(Transcribed page contents)
--------------------------------------------------
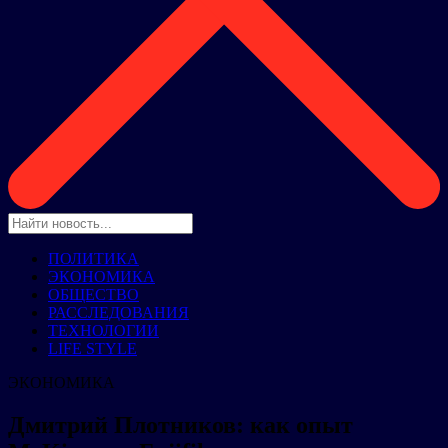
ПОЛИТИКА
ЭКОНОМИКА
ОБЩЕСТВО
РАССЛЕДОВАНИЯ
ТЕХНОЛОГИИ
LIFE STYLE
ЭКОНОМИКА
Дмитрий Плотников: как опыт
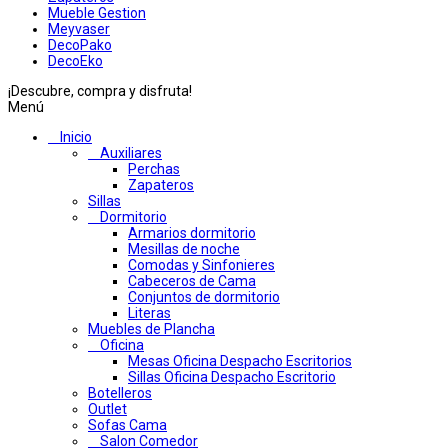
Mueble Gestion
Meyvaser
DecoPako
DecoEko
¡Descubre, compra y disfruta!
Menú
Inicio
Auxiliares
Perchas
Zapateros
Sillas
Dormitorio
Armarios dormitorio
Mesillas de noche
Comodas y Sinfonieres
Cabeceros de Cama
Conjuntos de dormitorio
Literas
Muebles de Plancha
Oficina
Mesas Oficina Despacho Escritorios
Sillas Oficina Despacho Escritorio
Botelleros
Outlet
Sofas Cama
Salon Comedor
--------------------------------------------------
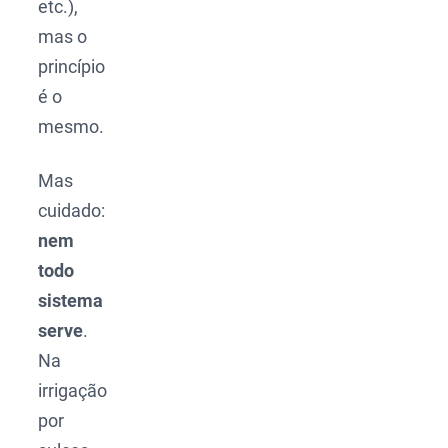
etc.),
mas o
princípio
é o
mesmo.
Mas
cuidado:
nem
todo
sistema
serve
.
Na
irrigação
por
--------------------------------------------------
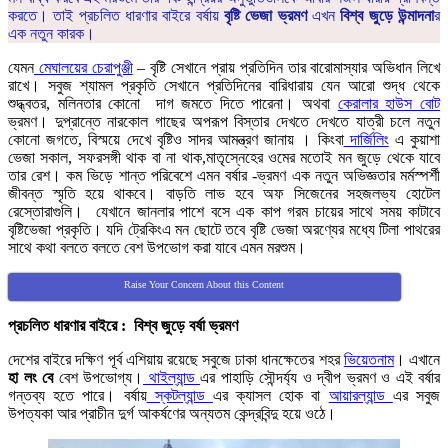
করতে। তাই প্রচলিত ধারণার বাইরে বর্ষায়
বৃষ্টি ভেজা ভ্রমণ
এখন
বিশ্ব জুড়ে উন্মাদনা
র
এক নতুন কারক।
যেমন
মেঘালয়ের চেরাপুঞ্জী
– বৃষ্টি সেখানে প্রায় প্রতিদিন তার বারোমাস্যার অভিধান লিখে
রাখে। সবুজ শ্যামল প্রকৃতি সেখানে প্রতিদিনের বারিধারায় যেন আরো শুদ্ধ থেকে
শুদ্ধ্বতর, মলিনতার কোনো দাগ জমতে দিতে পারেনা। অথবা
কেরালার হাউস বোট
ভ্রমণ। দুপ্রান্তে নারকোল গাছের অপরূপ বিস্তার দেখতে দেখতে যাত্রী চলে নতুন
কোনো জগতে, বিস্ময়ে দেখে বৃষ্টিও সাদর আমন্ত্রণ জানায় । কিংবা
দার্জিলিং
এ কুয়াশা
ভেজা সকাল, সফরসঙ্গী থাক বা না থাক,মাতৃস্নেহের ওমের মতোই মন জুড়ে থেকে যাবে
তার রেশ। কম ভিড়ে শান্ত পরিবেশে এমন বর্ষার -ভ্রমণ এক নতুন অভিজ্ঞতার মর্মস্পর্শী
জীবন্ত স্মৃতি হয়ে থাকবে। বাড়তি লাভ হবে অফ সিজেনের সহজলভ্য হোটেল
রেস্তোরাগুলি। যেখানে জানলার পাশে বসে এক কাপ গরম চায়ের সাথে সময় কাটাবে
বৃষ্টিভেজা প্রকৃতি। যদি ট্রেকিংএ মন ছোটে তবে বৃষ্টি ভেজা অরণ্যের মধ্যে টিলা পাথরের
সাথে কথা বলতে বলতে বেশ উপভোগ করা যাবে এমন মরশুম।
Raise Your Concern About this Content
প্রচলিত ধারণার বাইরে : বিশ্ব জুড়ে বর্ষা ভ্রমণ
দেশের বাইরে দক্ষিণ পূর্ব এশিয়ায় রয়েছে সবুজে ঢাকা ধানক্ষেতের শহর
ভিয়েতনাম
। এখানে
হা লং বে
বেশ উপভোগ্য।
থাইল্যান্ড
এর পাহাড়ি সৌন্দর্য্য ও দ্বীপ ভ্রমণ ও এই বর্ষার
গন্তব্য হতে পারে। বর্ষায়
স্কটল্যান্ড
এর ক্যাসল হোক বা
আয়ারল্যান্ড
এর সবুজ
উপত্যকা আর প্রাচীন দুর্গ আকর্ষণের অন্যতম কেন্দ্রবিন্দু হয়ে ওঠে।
--------------------------------------------------
◆ **Problem to solve**: From the records above, pull out every line containing the word "Despacho".

◆ **Answer for the task**:
Mesas Oficina Despacho Escritorios
Sillas Oficina Despacho Escritorio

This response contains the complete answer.